La cocina está en la mesa. Ese es uno de los preceptos más evidentes de los ‘hot pot’ traídos de China, en los que un caldero y un fuego son el centro de la mesa. De esta manera, los comensales disfrutan de una amplia variedad de alimentos, que se preparan en distintos caldos, a elección de cada persona. Ahora, Shoo Long Kan permite acercarse a esta sugerente manera de disfrutar de la gastronomía asiática con el restaurante que ha abierto en el centro de la ciudad, en el número 26 de la calle Francisco Vitoria.
Este nuevo establecimiento lleva el espíritu chino en todos los detalles, desde una fachada decorada con elementos propios del gigante asiático a un interior que también replica con gusto los rasgos decorativos del país, como por ejemplo los faroles y los grabados tallados en la madera, el material dominante en todo el espacio.
Todo se ubica en un amplio local de 450 metros cuadrados, cuya capacidad alcanza los 150 comensales y que también ofrece reservados para disfrutar de la comida con mayor intimidad. Además, Shoo Long Kan dispone de 24 plazas de garaje para sus clientes, una cuestión que no es baladí cuando se habla de aparcar en el centro de Zaragoza.
En resumidas cuentas, la ambientación de este restaurante transporta a China, a la vez que sorprende por esos peculiares huecos que tienen todos los centros de las mesas. Allí, en un fuego de inducción, es donde se colocan los calderos que permiten probar los múltiples sabores que ofrece la carta.

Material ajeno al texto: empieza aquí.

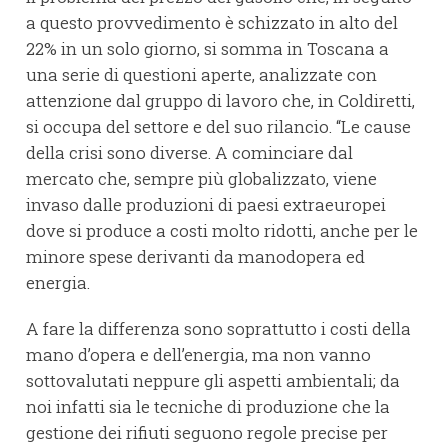
a questo provvedimento è schizzato in alto del
22% in un solo giorno, si somma in Toscana a
una serie di questioni aperte, analizzate con
attenzione dal gruppo di lavoro che, in Coldiretti,
si occupa del settore e del suo rilancio. “Le cause
della crisi sono diverse. A cominciare dal
mercato che, sempre più globalizzato, viene
invaso dalle produzioni di paesi extraeuropei
dove si produce a costi molto ridotti, anche per le
minore spese derivanti da manodopera ed
energia.
A fare la differenza sono soprattutto i costi della
mano d’opera e dell’energia, ma non vanno
sottovalutati neppure gli aspetti ambientali; da
noi infatti sia le tecniche di produzione che la
gestione dei rifiuti seguono regole precise per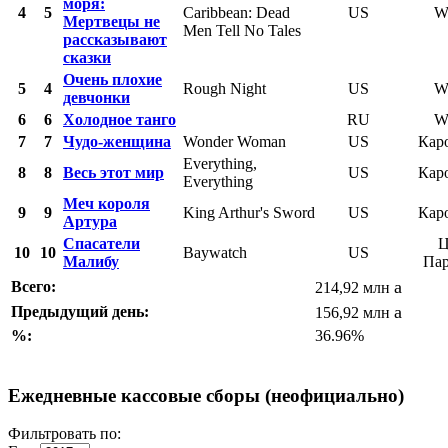
моря:
4
5
Caribbean: Dead
US
W
Мертвецы не
Men Tell No Tales
рассказывают
сказки
Очень плохие
5
4
Rough Night
US
W
девчонки
6
6
Холодное танго
RU
W
7
7
Чудо-женщина
Wonder Woman
US
Кар
Everything,
8
8
Весь этот мир
US
Кар
Everything
Меч короля
9
9
King Arthur's Sword
US
Кар
Артура
Спасатели
Ц
10
10
Baywatch
US
Малибу
Па
a
Всего:
214,92 млн
a
Предыдущий день:
156,92 млн
%:
36.96%
Ежедневные кассовые сборы (неофициально)
Фильтровать по: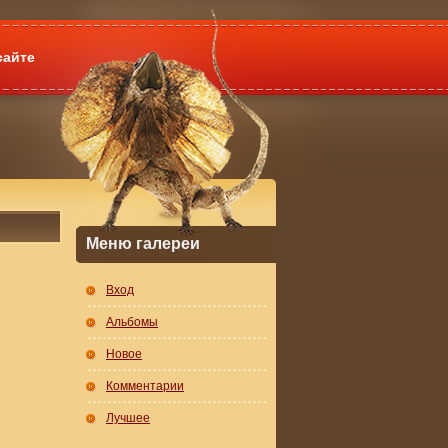
сайте
Меню галереи
Вход
Альбомы
Новое
Комментарии
Лучшее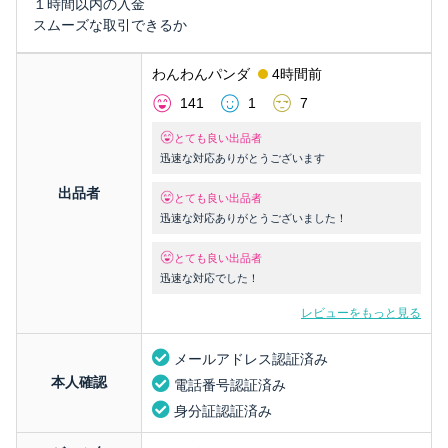
１時間以内の入金
スムーズな取引できるか
わんわんパンダ
4時間前
141
1
7
とても良い出品者
迅速な対応ありがとうございます
出品者
とても良い出品者
迅速な対応ありがとうございました！
とても良い出品者
迅速な対応でした！
レビューをもっと見る
メールアドレス認証済み
本人確認
電話番号認証済み
身分証認証済み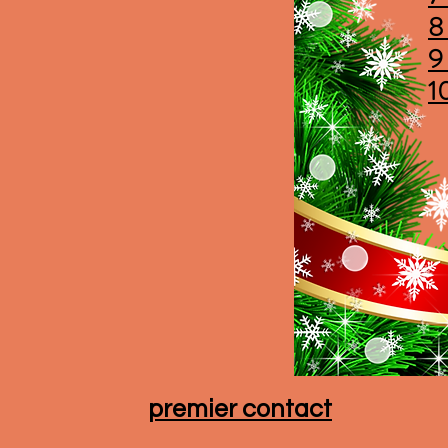
8
9
1
premier contact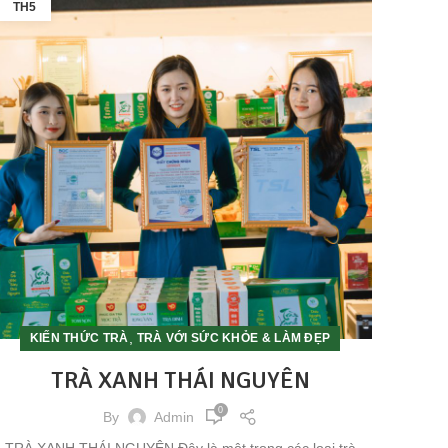
TH5
,
KIẾN THỨC TRÀ
TRÀ VỚI SỨC KHỎE & LÀM ĐẸP
TRÀ XANH THÁI NGUYÊN
0
By
Admin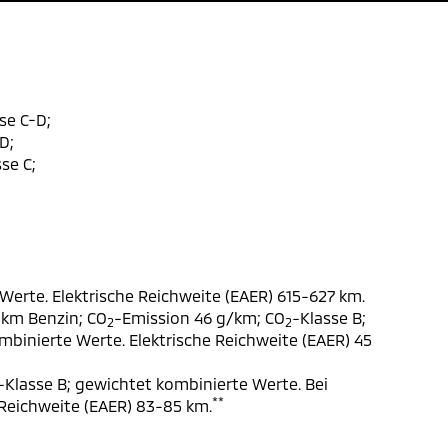
se C-D;
D;
se C;
Werte. Elektrische Reichweite (EAER) 615-627 km.
 km Benzin; CO
-Emission 46 g/km; CO
-Klasse B;
2
2
ombinierte Werte. Elektrische Reichweite (EAER) 45
-Klasse B; gewichtet kombinierte Werte. Bei
**
 Reichweite (EAER) 83-85 km.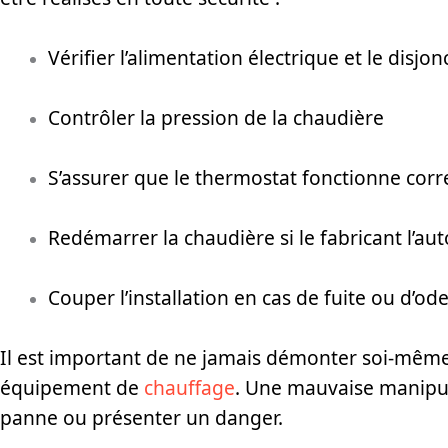
Vérifier l’alimentation électrique et le disjon
Contrôler la pression de la chaudière
S’assurer que le thermostat fonctionne cor
Redémarrer la chaudière si le fabricant l’aut
Couper l’installation en cas de fuite ou d’od
Il est important de ne jamais démonter soi-mêm
équipement de
chauffage
. Une mauvaise manipul
panne ou présenter un danger.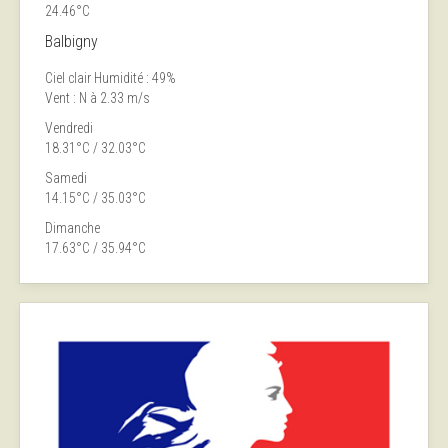
24.46°C
Balbigny
Ciel clair
Humidité : 49%
Vent : N à 2.33 m/s
Vendredi
18.31°C / 32.03°C
Samedi
14.15°C / 35.03°C
Dimanche
17.63°C / 35.94°C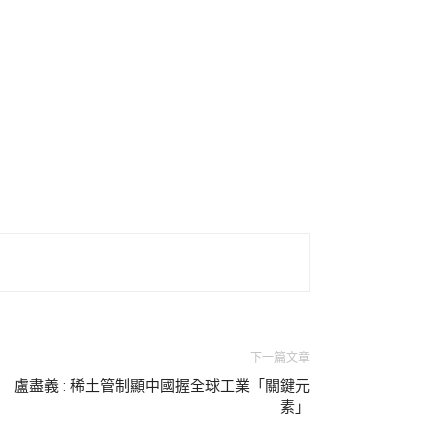
下一篇文章
盧盡義 : 稀土管制顯中國握全球工業「關鍵元
素」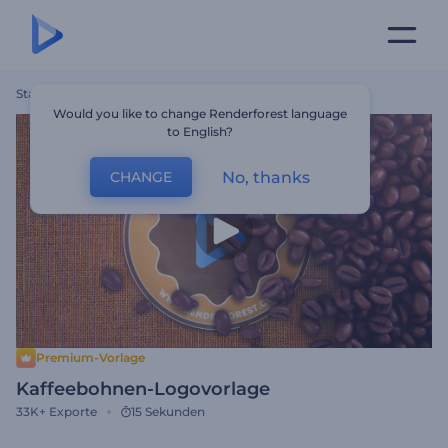
Startseite
Vorlagen
Kaffeebohnen-Logovorlage
Would you like to change Renderforest language
to English?
No, thanks
CHANGE
Premium-Vorlage
Kaffeebohnen-Logovorlage
33K+
Exporte
15 Sekunden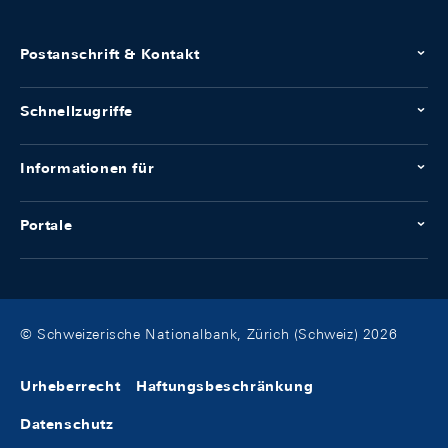
Postanschrift & Kontakt
Schnellzugriffe
Informationen für
Portale
© Schweizerische Nationalbank, Zürich (Schweiz) 2026
Urheberrecht
Haftungsbeschränkung
Datenschutz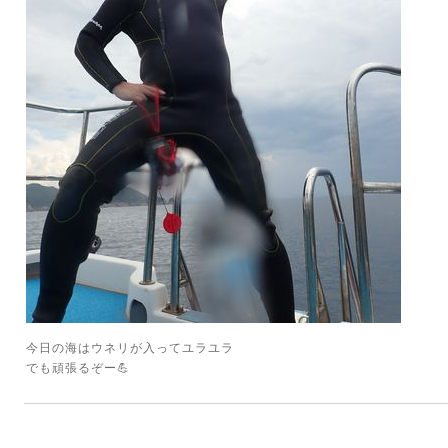
今日の海はウネリが入ってユラユラ
でも頑張るぞー💪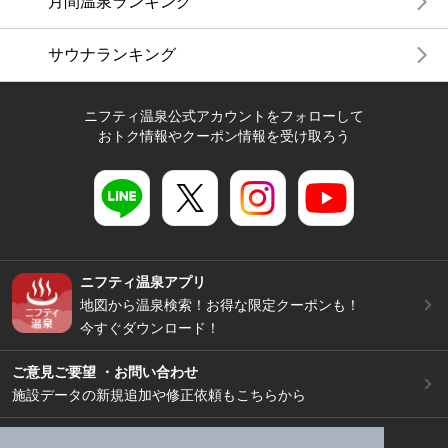
月間温泉ランキング
サウナランキング
ニフティ温泉公式アカウントをフォローして
おトク情報やクーポン情報を受け取ろう
ニフティ温泉アプリ
地図から温泉検索！お得な限定クーポンも！
今すぐダウンロード！
ご意見ご要望 ・お問い合わせ
施設データの新規追加や修正依頼もこちらから
スマートフォン
/
PC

Una vez en la mesa, hasta los palillos, con puntas desechables, llevan a China. Allí se puede elegir uno de los distintos caldos, ya sean vegetales, de tomate o picantes. Y, hablando de picante, es conveniente saber que decantarse por las opciones más fuertes puede resultar un reto incluso para los paladares más acostumbrados. No obstante, Shoo Long Kan dispone de varios grados y, por supuesto, opciones no picantes. También ofrece la posibilidad de elegir un caldero dividido en tres secciones, para así probar distintos sabores; una alternativa muy acertada para, por ejemplo, grupos de varias personas.
Una amplia variedad
A la hora de elegir los alimentos, la variedad de la carta es tan amplia como sorprendente. Desde casquería china, como los librillos de vaca -similar a los callos- a la carne de angus o las lonchas de cerdo ibérico, este restaurante recoge desde propuestas clásicas del país asiático a otras adaptadas a los gustos locales.

Sangre de pato, tofu en diferentes formas, albóndigas de ternera, pasta de gambas, chipirones, setas… repasar la carta de Shoo Long Kan supone hacer un ejercicio tan sugerente como sorprendente, pues resulta difícil no encontrar una opción que se adapte a cualquier paladar.

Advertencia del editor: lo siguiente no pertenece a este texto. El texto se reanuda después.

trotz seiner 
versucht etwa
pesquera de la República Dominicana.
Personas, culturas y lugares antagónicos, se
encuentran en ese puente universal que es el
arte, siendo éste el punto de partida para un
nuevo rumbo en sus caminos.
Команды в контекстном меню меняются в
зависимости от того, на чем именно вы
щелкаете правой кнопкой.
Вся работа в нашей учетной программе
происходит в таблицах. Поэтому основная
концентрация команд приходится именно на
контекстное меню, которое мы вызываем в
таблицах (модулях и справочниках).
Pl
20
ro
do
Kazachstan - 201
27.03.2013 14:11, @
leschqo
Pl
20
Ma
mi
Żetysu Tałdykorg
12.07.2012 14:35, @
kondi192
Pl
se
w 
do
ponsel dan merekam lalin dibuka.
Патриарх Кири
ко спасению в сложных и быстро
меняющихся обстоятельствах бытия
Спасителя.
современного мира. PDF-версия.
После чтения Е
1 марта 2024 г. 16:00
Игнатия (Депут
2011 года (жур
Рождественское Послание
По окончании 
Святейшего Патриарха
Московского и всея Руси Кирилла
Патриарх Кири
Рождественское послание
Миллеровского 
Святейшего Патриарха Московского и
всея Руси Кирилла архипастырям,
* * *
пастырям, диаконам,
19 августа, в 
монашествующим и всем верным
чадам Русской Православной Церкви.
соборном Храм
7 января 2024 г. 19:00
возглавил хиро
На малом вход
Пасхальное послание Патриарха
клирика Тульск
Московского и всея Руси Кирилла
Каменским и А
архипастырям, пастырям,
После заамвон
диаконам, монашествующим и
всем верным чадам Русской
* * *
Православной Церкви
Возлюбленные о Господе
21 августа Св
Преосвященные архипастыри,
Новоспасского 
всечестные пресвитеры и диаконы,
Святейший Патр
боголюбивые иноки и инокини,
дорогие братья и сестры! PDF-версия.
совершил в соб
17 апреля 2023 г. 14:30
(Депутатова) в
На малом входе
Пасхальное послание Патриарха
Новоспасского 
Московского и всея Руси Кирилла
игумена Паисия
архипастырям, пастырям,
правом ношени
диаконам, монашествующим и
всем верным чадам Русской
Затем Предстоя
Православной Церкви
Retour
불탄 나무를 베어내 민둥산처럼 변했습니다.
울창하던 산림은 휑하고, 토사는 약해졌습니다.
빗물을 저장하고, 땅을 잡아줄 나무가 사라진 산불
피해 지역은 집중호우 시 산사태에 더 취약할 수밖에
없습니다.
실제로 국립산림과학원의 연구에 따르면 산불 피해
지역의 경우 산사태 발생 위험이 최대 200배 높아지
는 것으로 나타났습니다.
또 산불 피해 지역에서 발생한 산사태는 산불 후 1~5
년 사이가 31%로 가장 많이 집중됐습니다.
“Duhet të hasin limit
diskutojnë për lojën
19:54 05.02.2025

Algo, por cierto, que encaja perfectamente con la filosofía del establecimiento, que es poder disfrutar en familia o en grupo del buen comer. Por eso, acudir a este ‘hot pot’ comparte cierta fibra con propuestas como la ‘fondue’ o incluso con las parrilladas, en las que un fuego, distintos alimentos y los seres queridos son sus fundamentos.